The stock seatbelts do a couple of things in a crash. First they stretch so that the force of the impact is reduced. Second, they allow the wearer to pitch forward from the hips. That prevents submarining and positions the wearer so the airbags can do their job. Meanwhile, the bodywork is crumpling and absorbing crash energy around them. As you can see on the NHTSA website, this system generally works really well, especially when you compare it with footage of older "built like tanks" cars that just collapse in a crash.

So what does it mean to us? Well, putting a racing harness in the car actually makes you more stable but less safe. It holds your shoulders back so you can't pitch forward. Without anti-sub belts (note to file: wear a cup) the harness can't stop you from sliding forward under the belt and disappearing into the footwell without ever touching the airbag that was eagerly waiting to catch you.

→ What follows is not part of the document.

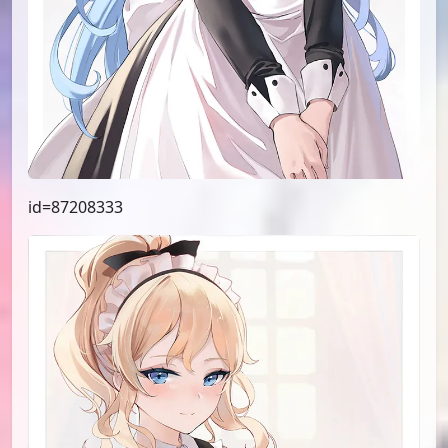
id=87581265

From my reading of the article about the Chuckwalla crash, this seems to have been the sad fate of the passenger. Schroth is the exception - their Quick Fit products have built-in weak points that allow you to pitch forward properly. Real racing belts don't.

Then there's the roll-over issue. With the stock belts, you are free to move in the cockpit and if the car's going over on its roof, you've got a reasonable chance of being bent forward or sideways by the impact, keeping you out of the way if the roof caves in. A harness will hold you rigidly upright so that severe injury is much more likely.

All this is to say that once you put a harness in a car, you've got a lot of work to do (from a safety standpoint) to make the car as safe as it was when it rolled out of the factory.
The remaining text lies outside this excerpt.